The rise of Generation Z fliers
In case you’re unclear on the nomenclature, Gen Z is the next cohort after millennials. They are sometimes also called the iGen, the Net Gen or even Neo-Digital Natives. To sum them up, these are the guys who can’t remember a time when the internet didn’t exist, who grew up interacting with technology and who are a key target market for airlines.
Gen Z were born from 1997 onwards, and reached adulthood during the second decade of the 2000s. Right now, they are the DINKYs, the guys with all the disposable income and the people who value experiences over material possessions. As such, Gen Z love to travel, and often have the cash to do so. As such, they are destined to play a key role in the evolution of aviation going forward.
In fact, the LSE research suggests that Gen Z will become the biggest group of airline fliers over the coming decade. By 2028, 1.2bn will be flying every year, making them of huge importance to the future strategies of airlines.
What does Gen Z want?
We already have a good idea of one of the things Gen Z is keen to have while traveling, and that’s connectivity. The idea of being on a plane for several hours with no opportunity to Insta-share their lives is a terrifying prospect. As such, inflight WiFi is moving forward in leaps and bounds to satisfy the needs of both these and the other passengers who want to stay connected.
However, there’s another way in which Gen Z could serve to influence the future of travel. According to Inmarsat and the LSE, Gen Z prefers to shop last minute. The research looked at purchasing decisions made during three key points of travel – a week or more before the trip, in the days before the trip and on arrival at the destination.
Gen Z were far and away the most likely generation to delay the purchase of products and services for their trip until there were only days left to go. This, says LSE and Inmarsat, presents a significant opportunity for airlines to boost ancillary revenue.
How can airlines capitalize on this?
Within the research, Inmarsat and the LSE discovered that 70% of Gen Z and Millennials would delay making arrangements for their trip if they knew there would be a reliable WiFi connection on board. Currently, only around one in ten passengers make a duty free purchase on board, but with the growing trend for last minute spending, this could be about to change.
And it doesn’t mean airlines will need to carry huge stocks of products either. With a robust delivery mechanism in place, passengers could order what they need on their way to the destination, and have it delivered to their hotel room by the time they check in.
Dr Alexander Grous (B. Ec, MBA, M.Com, MA, PhD.), Department of Media and Communications (LSE) and author of the research, said,
“Having grown up in a digital world with connectivity at their fingertips, more often than not Gen Z make last minute decisions when it comes to travel planning and preparation. This behavioural shift presents an exciting opportunity for airlines to strike innovative partnerships with global and local retailers that extend the possibilities of inflight spending.”
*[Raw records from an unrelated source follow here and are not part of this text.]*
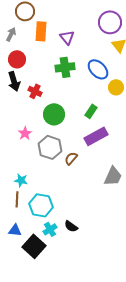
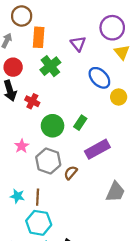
purple triangle: (67, 37) -> (78, 44), moved
green cross: (65, 67) -> (50, 66), moved, turned -30
green rectangle: (91, 111) -> (80, 123), moved
brown line: (17, 199) -> (38, 197), moved

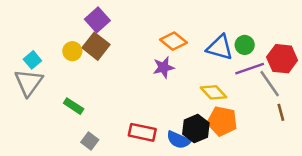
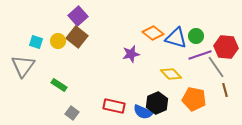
orange diamond: (173, 41) -> (153, 33), moved
cyan square: (32, 60) -> (36, 42), moved, turned -32
orange pentagon: (222, 121) -> (194, 99), moved

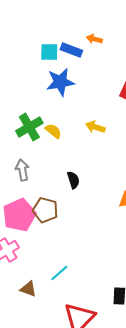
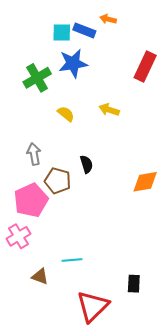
green cross: (29, 127) -> (37, 78), moved
brown pentagon: (45, 210) -> (58, 181), moved
cyan line: (59, 273) -> (72, 260), turned 36

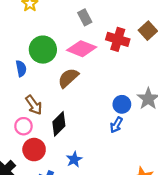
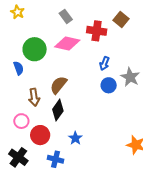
brown semicircle: (68, 78) -> (58, 85), moved
brown arrow: (34, 105) -> (34, 97), turned 36
blue arrow: (116, 125) -> (104, 63), moved
pink circle: (23, 126) -> (21, 121), moved

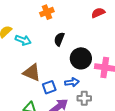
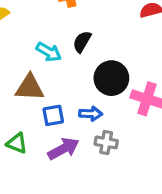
cyan arrow: (23, 40) -> (49, 52), moved
brown triangle: (32, 73) -> (30, 88), turned -30

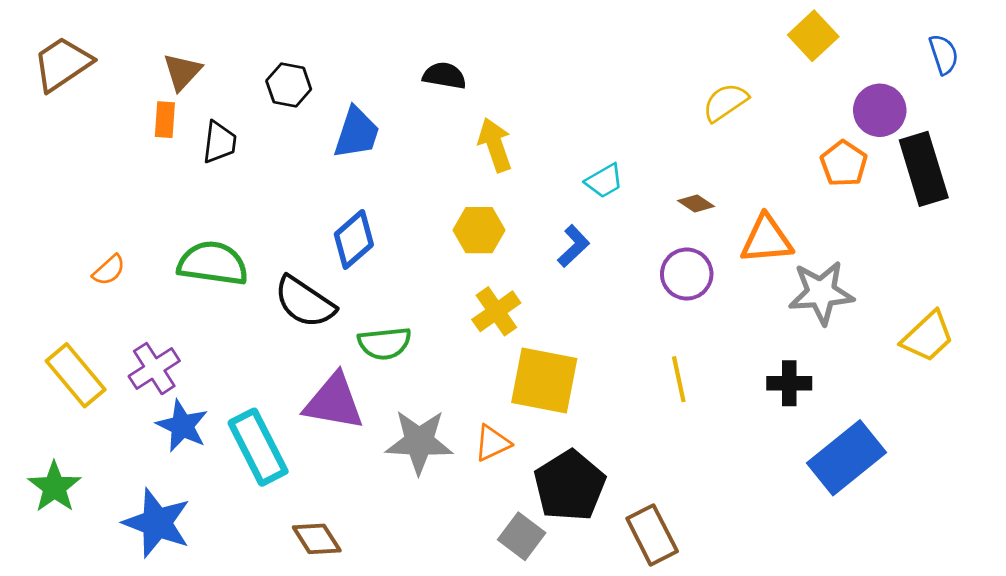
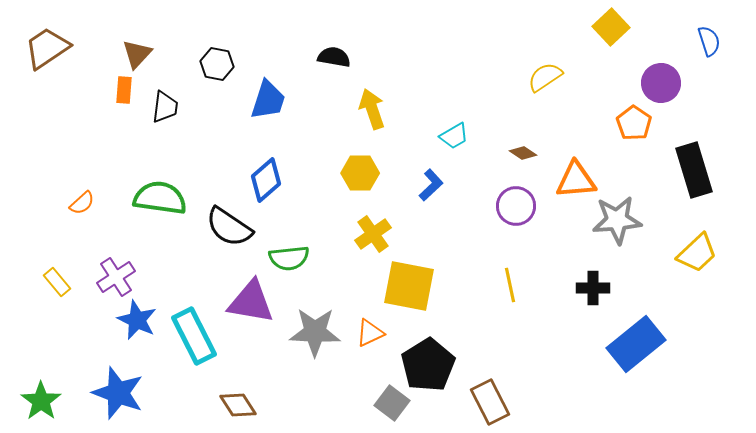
black rectangle: (924, 169) -> (694, 170), moved
yellow rectangle: (76, 375) -> (57, 282), size x0.6
green star: (54, 487) -> (41, 401), moved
If inflight spending really does change in this way, it presents a unique and exciting opportunity for airlines to get on board. Earning commissions from sales could serve to not only offset the cost of providing WiFi to passengers, but could also generate substantial ancillary revenue too. Philip Balaam, President, Inmarsat Aviation echoed this sentiment, saying,
“If passengers reject traditional purchase channels in favour of inflight spending to the extent that this suggests in the next decade, the implications for airlines and retailers would be huge. We may be on the verge of a habitual shift in travel spending, much like the movement from offline to online purchasing witnessed on the ground in the last decade.”